▸ Task brief
Provide only the number of lines in the records below that contain "column".

▸ Data shown
□ □ □ □ □

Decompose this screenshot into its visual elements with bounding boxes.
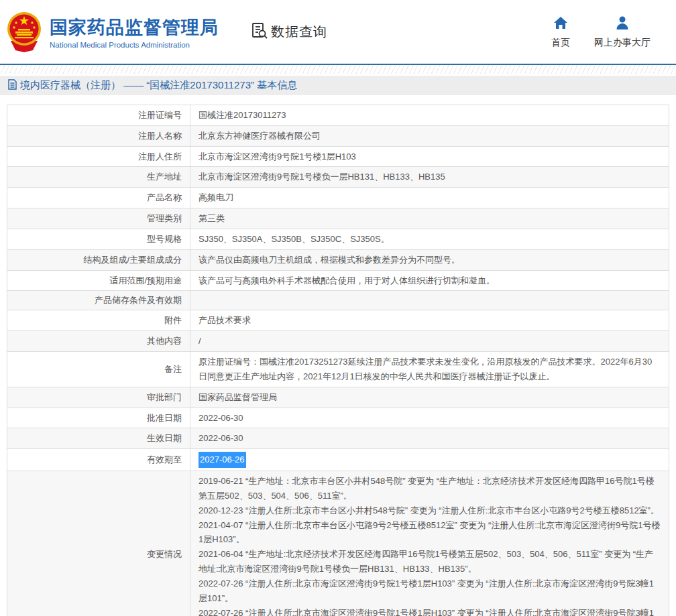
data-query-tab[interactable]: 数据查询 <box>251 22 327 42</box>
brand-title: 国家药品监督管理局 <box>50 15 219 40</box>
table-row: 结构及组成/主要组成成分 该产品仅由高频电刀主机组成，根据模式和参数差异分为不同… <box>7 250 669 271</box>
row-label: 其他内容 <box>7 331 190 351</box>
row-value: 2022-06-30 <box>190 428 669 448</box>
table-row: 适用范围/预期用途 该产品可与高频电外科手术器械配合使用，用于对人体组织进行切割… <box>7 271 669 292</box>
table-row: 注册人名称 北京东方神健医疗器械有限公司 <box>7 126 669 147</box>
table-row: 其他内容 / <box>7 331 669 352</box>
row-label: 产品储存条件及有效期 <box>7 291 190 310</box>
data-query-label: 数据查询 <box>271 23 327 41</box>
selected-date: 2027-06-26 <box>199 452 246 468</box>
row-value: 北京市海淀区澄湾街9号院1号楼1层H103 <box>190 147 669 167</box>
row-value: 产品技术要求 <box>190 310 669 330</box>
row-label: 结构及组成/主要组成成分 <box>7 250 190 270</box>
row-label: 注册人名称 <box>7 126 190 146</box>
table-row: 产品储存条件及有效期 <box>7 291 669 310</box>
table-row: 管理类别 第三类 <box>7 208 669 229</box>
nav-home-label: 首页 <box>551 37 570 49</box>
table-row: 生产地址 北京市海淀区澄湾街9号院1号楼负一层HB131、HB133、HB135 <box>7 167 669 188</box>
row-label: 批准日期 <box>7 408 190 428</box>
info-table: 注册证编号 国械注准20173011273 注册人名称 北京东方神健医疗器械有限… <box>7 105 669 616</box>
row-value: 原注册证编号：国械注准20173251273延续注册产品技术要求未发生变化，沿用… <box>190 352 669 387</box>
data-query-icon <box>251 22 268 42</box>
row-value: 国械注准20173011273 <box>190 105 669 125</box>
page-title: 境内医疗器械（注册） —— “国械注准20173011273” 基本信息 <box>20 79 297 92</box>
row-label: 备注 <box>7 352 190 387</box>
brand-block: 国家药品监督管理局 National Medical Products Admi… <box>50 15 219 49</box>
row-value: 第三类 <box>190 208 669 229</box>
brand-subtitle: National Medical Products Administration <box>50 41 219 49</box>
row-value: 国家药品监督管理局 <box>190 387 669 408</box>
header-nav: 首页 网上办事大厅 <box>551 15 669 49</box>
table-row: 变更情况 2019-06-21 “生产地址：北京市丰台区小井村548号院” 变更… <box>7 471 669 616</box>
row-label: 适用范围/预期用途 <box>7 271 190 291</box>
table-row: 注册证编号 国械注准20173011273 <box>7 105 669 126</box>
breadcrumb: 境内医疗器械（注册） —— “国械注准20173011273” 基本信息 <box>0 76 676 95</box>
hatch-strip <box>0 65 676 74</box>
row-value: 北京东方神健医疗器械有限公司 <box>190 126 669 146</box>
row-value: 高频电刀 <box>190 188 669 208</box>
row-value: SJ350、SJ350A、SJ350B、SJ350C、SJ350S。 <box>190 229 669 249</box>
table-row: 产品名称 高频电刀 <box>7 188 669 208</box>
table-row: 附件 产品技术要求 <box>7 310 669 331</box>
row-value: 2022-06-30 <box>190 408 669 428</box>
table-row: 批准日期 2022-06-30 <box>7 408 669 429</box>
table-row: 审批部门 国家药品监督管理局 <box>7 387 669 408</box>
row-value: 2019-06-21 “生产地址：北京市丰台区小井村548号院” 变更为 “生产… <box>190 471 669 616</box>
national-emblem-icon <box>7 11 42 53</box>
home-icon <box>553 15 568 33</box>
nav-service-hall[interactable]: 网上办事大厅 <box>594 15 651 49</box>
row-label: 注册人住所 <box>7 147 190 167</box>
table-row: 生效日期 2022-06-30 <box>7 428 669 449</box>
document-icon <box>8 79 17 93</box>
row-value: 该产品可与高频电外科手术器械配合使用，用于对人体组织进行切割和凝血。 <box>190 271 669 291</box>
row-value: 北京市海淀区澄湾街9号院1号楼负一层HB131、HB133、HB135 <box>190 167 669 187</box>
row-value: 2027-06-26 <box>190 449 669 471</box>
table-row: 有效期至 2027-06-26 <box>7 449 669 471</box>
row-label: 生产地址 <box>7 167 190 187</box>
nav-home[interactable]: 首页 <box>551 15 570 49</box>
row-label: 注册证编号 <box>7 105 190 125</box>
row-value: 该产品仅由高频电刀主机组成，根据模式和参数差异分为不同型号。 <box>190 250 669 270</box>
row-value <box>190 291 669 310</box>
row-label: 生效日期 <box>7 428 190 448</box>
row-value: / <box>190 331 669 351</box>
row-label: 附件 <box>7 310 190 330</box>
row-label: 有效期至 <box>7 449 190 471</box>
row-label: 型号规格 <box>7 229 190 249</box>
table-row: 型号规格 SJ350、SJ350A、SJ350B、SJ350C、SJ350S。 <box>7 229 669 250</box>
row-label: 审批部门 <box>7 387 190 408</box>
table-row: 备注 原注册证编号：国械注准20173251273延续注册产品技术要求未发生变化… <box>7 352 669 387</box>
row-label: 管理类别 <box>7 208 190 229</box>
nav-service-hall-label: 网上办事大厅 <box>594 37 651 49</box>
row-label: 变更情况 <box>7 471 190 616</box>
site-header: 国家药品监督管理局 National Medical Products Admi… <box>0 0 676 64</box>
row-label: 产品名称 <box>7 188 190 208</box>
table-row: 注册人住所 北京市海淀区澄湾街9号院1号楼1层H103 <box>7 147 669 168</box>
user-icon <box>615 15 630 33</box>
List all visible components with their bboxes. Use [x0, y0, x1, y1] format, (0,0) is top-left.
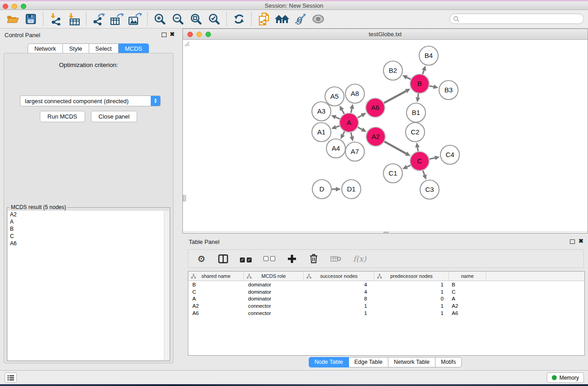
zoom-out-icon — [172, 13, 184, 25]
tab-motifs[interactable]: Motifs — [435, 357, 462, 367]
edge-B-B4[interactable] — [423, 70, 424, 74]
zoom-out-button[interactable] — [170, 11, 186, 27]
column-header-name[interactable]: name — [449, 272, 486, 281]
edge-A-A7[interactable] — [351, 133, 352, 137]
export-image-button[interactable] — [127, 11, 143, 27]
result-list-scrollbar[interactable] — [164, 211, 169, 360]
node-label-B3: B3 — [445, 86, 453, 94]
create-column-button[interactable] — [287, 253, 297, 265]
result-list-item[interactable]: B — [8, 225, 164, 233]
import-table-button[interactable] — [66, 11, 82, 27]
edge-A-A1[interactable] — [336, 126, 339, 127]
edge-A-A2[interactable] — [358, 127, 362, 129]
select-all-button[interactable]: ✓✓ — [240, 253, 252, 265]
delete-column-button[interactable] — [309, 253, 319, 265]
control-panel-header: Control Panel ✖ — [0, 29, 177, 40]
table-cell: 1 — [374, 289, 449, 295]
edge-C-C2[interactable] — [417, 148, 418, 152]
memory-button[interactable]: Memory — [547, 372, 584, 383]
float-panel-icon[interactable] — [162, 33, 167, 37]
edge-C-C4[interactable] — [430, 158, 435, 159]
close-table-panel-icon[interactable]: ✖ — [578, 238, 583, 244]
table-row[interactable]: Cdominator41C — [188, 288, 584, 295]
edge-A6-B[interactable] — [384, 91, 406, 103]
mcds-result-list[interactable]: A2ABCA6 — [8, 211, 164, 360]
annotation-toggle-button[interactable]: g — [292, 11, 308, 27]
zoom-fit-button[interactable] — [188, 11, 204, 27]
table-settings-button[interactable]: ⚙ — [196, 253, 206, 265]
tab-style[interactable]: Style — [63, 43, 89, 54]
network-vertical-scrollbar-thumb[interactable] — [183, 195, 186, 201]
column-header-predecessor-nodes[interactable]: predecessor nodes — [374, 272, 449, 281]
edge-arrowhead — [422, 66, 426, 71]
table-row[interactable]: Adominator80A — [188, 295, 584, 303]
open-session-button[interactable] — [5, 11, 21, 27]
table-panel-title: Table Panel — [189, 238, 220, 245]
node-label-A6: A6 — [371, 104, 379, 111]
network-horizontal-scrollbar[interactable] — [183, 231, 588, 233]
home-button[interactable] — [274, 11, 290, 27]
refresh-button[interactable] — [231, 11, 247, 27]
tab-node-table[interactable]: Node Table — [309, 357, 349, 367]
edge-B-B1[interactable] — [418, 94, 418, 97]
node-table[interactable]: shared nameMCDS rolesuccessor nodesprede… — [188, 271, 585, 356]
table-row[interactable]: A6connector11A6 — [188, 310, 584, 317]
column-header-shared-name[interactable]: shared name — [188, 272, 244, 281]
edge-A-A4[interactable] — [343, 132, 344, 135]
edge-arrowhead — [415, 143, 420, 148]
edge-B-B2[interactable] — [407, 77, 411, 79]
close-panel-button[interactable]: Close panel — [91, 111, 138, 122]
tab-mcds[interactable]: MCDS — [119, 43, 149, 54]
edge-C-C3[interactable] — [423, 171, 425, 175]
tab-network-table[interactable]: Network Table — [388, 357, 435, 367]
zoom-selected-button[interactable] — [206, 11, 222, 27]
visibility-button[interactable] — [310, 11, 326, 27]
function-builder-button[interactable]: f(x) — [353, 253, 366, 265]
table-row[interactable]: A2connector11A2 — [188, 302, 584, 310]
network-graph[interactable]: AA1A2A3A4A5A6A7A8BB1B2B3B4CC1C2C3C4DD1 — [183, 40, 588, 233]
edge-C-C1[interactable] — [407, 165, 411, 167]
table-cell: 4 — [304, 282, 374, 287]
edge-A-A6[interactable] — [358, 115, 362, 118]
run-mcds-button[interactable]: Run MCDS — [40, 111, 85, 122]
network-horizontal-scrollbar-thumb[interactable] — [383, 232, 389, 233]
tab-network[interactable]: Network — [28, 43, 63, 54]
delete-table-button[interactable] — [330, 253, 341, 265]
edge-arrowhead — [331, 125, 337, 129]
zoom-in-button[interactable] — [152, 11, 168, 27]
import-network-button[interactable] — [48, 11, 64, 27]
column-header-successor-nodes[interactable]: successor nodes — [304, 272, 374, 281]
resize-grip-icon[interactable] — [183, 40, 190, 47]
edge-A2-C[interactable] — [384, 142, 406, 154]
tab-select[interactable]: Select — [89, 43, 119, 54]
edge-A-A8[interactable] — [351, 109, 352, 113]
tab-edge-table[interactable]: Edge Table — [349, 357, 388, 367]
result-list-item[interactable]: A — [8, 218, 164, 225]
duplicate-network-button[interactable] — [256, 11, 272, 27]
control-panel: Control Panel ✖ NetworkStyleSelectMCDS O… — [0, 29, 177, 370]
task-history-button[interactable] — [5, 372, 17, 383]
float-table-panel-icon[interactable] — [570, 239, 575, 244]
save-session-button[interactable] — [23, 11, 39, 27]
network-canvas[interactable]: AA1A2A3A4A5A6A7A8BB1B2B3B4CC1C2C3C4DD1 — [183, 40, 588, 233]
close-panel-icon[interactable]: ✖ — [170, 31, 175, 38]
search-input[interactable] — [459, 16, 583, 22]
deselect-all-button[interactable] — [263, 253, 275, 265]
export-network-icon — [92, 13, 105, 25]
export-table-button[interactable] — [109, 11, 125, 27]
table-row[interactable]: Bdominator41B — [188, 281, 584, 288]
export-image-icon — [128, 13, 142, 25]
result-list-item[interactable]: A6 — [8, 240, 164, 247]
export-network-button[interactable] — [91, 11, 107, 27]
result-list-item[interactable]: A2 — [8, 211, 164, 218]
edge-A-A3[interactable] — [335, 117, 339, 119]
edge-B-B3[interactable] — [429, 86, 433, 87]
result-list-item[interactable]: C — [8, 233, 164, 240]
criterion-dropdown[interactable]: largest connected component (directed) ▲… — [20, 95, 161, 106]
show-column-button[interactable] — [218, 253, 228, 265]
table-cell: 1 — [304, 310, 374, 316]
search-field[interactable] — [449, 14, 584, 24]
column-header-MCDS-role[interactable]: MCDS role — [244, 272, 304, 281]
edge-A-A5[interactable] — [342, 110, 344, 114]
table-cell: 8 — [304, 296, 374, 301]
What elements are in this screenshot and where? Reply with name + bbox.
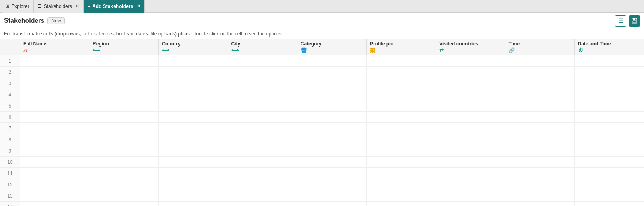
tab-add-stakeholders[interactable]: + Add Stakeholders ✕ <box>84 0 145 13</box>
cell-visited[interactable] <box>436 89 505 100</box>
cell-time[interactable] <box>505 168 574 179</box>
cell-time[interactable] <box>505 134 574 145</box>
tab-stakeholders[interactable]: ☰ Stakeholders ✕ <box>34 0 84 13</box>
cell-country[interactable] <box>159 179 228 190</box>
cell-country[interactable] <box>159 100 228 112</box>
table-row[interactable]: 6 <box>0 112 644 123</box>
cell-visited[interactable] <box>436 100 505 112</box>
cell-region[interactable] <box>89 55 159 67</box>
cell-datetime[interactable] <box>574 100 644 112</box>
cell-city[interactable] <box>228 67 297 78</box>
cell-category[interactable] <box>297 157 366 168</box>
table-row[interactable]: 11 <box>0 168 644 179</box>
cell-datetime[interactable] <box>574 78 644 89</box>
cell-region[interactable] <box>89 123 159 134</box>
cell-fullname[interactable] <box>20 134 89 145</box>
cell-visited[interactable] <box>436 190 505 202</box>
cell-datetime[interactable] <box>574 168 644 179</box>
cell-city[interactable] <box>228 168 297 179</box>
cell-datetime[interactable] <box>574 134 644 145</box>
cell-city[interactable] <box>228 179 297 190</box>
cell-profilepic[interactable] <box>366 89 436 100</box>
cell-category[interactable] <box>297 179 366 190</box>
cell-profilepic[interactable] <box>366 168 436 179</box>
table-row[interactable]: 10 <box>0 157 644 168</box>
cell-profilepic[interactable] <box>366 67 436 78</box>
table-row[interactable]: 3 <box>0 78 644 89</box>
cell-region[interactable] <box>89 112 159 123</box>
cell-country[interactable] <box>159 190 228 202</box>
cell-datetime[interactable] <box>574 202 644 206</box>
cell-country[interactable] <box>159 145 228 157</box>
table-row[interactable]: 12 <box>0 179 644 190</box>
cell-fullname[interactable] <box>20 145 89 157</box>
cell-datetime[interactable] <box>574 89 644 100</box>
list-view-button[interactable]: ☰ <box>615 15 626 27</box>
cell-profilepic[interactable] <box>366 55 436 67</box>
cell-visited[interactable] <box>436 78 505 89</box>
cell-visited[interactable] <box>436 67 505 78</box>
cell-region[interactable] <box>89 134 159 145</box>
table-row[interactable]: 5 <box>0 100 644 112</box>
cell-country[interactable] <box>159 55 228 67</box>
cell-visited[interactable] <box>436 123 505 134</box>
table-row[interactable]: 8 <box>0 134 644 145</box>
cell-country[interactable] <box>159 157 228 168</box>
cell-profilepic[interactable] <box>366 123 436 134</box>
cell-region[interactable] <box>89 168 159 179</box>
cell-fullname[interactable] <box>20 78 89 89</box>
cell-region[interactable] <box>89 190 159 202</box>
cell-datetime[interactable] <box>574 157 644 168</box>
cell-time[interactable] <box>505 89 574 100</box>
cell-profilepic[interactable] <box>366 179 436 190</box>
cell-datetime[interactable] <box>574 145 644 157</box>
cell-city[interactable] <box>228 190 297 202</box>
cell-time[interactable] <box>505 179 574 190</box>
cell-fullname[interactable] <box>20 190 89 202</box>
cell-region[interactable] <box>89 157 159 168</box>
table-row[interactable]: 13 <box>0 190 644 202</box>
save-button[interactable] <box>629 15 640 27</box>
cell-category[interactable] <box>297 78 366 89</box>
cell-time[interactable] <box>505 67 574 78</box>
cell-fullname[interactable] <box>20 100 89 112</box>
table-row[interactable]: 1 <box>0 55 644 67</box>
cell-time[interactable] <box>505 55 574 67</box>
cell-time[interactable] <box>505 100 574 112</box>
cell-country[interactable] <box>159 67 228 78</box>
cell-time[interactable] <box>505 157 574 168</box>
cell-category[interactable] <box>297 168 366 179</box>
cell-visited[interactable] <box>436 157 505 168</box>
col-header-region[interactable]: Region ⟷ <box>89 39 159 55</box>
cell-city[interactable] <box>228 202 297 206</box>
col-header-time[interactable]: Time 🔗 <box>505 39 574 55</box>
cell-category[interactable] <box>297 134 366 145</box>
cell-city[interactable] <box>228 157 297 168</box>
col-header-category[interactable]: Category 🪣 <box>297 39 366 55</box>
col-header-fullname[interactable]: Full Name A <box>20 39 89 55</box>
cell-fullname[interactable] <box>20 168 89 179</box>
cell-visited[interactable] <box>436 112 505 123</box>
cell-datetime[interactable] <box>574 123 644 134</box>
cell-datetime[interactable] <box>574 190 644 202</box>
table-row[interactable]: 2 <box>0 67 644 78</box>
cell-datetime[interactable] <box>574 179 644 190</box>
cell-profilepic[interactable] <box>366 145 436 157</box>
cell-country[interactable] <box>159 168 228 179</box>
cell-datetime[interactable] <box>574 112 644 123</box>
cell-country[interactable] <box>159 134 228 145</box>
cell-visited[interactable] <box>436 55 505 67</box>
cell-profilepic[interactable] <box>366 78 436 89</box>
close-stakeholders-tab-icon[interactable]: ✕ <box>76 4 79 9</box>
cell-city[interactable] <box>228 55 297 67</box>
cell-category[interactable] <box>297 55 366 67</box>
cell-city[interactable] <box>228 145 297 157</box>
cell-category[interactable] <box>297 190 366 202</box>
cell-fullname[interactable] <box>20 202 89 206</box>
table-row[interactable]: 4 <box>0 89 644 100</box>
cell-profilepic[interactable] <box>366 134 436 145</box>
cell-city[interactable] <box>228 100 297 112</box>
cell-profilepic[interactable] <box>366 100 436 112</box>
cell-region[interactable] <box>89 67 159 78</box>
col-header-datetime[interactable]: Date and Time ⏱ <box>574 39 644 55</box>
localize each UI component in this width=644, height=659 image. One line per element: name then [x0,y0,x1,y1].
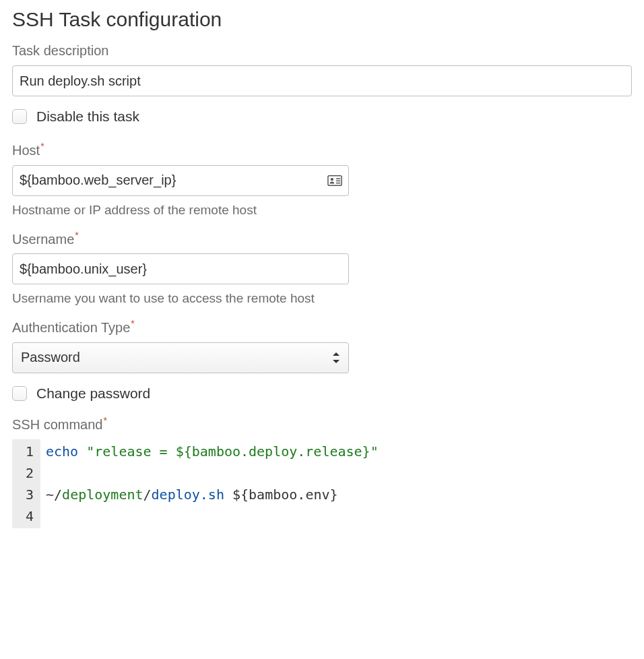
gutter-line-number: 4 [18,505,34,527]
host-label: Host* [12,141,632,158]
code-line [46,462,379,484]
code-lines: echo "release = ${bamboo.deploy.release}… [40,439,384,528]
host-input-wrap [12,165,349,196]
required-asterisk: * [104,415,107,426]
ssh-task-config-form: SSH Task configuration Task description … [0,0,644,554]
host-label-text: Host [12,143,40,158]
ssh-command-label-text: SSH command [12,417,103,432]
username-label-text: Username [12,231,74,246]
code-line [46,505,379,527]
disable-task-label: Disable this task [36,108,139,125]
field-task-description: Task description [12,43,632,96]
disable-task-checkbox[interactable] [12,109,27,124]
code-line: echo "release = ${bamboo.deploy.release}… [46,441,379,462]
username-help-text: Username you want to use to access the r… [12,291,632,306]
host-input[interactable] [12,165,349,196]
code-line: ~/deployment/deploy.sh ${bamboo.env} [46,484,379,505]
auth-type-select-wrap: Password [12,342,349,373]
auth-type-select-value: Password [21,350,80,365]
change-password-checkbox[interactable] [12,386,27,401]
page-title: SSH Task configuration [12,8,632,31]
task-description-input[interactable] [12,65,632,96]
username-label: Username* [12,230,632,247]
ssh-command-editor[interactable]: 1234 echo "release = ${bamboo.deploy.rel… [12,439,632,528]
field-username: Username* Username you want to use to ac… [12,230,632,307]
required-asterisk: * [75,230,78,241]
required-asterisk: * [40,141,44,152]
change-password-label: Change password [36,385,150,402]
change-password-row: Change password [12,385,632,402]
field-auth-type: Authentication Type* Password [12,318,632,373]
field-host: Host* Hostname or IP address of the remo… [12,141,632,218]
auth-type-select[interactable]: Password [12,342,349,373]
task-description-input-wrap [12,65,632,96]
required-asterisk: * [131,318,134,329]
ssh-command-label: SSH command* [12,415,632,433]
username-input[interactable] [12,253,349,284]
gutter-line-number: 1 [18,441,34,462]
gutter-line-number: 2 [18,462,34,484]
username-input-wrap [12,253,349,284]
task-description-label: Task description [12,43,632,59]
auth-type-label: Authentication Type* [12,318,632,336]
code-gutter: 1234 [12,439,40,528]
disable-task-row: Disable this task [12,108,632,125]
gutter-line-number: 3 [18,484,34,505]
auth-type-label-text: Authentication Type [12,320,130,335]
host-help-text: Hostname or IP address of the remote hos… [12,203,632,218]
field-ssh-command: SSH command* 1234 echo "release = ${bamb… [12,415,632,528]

□ □ □ □ □

▸ Solution to this exercise
8